The proposal will be voted on in plenary on 29 April and will form the mandate for the Parliament’s mandate ahead of negotiations with Council, which has yet to agree on a common approach.

Parliament budget committee backs €10bn EU4Health fund
The European Parliament’s powerful Budget Committee endorsed their negotiating position on the 2028–2034 EU budget

EU offers COVID-style app for age verification

The Commission has unveiled a new age verification app aimed at providing a tool that could protect minors online and address growing concerns about young people’s mental health.

Some countries are moving ahead with proposals for social media restrictions on the young, given growing concerns about their impact. Commission President von der Leyen calls it an “extremely worrying” situation, but wants a European-level solution, rather than a regulatory patchwork of different rules.

The app, based on the EU’s COVID certificate system, is intended to provide member states with a common verification framework, as a base.

The Commission has created an expert group to advise on the pros and cons of social media restrictions, which is expected to report in the coming months. In the meantime, member states are doing what they tend to do: put their own sovereignty ahead of shared European sovereignty.
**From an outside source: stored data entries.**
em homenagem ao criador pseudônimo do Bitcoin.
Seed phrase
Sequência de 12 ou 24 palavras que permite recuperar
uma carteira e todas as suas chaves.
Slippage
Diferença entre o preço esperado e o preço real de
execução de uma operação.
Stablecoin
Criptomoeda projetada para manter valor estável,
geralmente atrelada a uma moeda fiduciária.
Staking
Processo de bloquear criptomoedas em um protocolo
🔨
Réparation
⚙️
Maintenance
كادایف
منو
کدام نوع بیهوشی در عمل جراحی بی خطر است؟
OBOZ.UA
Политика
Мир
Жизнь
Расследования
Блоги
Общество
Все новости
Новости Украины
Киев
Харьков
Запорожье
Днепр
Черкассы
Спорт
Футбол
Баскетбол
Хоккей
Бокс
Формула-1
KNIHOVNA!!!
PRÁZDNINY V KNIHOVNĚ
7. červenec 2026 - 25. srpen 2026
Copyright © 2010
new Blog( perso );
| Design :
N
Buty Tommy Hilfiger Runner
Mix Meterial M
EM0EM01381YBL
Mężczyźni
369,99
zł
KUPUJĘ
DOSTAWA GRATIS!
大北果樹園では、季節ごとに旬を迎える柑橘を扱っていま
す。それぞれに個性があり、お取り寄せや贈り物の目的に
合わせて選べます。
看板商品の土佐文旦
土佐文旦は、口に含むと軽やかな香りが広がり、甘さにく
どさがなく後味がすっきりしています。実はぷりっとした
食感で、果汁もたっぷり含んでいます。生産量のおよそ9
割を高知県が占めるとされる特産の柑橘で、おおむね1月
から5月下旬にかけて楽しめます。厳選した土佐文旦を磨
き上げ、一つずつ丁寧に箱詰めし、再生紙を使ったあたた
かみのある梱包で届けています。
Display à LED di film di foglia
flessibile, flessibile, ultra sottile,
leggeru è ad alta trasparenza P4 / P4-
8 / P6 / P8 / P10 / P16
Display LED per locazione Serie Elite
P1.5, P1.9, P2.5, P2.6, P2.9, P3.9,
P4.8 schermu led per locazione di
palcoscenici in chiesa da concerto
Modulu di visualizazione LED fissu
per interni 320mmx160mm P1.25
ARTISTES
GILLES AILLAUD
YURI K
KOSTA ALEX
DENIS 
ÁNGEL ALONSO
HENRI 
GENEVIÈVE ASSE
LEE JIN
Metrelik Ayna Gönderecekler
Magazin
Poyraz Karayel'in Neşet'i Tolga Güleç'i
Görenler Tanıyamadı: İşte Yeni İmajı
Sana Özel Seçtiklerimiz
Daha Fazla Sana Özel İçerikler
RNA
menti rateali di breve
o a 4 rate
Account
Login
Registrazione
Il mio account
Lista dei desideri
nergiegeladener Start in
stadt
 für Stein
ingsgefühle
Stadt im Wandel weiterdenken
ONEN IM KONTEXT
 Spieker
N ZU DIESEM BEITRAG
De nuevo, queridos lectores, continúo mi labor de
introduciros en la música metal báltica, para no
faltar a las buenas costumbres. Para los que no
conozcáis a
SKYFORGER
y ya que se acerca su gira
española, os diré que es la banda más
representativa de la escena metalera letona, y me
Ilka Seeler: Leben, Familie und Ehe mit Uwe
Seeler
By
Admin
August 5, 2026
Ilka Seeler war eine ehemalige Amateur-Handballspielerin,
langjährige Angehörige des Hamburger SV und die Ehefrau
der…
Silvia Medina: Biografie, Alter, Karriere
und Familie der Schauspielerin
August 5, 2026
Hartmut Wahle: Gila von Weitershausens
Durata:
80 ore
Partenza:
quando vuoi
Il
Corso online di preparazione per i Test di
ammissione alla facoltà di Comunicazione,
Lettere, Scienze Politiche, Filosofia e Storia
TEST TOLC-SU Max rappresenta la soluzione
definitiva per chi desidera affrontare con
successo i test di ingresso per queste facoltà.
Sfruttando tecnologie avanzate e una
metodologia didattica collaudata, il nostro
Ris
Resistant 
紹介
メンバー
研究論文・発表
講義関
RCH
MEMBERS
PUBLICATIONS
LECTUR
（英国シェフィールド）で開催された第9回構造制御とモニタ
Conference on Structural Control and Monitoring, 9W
France has submitted a proposal, five or six other countries are also considering taking action.

As enforcement under the Digital Services Act intensifies, Virkkunen said Europe “won’t tolerate” business models that exploit children. However, some countries aren’t willing to wait for the DSA to make a difference.

EU offers COVID-style app for age verification
The EU is introducing a privacy-focused age verification app, but faces challenges aligning member states

Várhelyi has a follow-up roundtable with health sector

Commissioner Olivér Várhelyi held a roundtable discussion today with representatives of the med tech and pharma sectors. Billed as a “high-level dialogue” and a follow-up to a similar meeting with von der Leyen in 2025.

We are told that the meeting provided an opportunity to gather preliminary feedback on priorities for further action, but there was no indication of what this might refer to.

“This was another signal of the Commission’s unwavering commitment to make the EU the best place in the world for health and pharma, which will bring countless benefits to EU patients.” We don't know if any representatives of patient groups or the wider health sector were present.

Patient-centred health research and innovation

While people throw out phrases like “patient-centred health”, the Parliament’s Public Health (SANT) Committee commissioned a study into how it can be implemented in research and innovation across the EU. Using case studies from Germany, the Netherlands, and Belgium, it finds that while patient involvement is increasingly valued, its application varies widely. The study suggests ways it could be better integrated in practice.

Recommendations include making patient involvement mandatory, embedding patients in funding, governance, and priority-setting, and sustaining investment in training, resources, and infrastructure to enable meaningful participation and long-term integration across the research lifecycle.